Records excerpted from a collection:
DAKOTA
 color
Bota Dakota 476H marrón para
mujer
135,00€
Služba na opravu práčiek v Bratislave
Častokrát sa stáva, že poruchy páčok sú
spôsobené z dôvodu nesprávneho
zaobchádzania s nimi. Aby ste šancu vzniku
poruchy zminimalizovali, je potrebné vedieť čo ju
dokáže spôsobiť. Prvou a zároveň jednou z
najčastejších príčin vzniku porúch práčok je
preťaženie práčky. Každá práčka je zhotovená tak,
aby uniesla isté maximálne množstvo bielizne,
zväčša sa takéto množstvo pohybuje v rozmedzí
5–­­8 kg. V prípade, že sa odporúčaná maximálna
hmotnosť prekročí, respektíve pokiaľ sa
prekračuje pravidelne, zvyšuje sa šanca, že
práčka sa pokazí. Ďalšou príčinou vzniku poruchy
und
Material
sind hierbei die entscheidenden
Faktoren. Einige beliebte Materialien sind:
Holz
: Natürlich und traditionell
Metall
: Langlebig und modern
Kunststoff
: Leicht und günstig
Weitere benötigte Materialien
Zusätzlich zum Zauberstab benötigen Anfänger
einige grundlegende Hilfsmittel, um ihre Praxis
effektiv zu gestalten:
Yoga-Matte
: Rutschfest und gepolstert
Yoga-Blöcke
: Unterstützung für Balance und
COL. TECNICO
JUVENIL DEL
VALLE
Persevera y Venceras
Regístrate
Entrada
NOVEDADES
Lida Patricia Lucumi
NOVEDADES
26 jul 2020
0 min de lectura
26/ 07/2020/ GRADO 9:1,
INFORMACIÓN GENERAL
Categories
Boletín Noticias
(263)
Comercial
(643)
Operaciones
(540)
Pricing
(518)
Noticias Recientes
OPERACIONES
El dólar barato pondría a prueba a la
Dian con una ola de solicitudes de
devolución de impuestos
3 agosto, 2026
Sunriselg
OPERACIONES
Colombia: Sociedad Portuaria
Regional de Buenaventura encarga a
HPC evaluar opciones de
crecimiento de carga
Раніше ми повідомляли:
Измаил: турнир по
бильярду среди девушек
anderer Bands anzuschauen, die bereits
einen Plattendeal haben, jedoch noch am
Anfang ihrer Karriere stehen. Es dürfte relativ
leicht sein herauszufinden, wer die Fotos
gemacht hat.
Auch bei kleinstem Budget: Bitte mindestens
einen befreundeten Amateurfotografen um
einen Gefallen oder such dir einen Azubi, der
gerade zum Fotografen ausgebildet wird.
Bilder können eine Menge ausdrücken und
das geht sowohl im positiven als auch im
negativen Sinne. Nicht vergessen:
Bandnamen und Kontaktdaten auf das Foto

What you should do - Show, from the entries above, every line that includes the string "einen".

Result below -
einen Plattendeal haben, jedoch noch am
einen befreundeten Amateurfotografen um
einen Gefallen oder such dir einen Azubi, der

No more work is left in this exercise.